▸ **What is being asked**:
An exact copy of every entry below is required, and no picture may appear in it.
Material provided: Begin
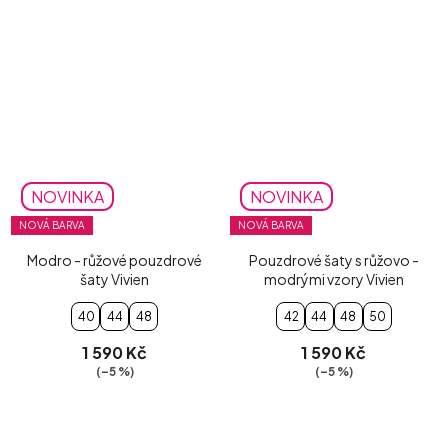
NOVINKA
NOVINKA
NOVÁ BARVA
NOVÁ BARVA
Modro - růžové pouzdrové
Pouzdrové šaty s růžovo -
šaty Vivien
modrými vzory Vivien
40
44
48
42
44
48
50
1 590 Kč
1 590 Kč
(–5 %)
(–5 %)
Material provided: End
▸ **Your response**:
NOVINKA
NOVINKA
NOVÁ BARVA
NOVÁ BARVA
Modro - růžové pouzdrové
Pouzdrové šaty s růžovo -
šaty Vivien
modrými vzory Vivien
40
44
48
42
44
48
50
1 590 Kč
1 590 Kč
(–5 %)
(–5 %)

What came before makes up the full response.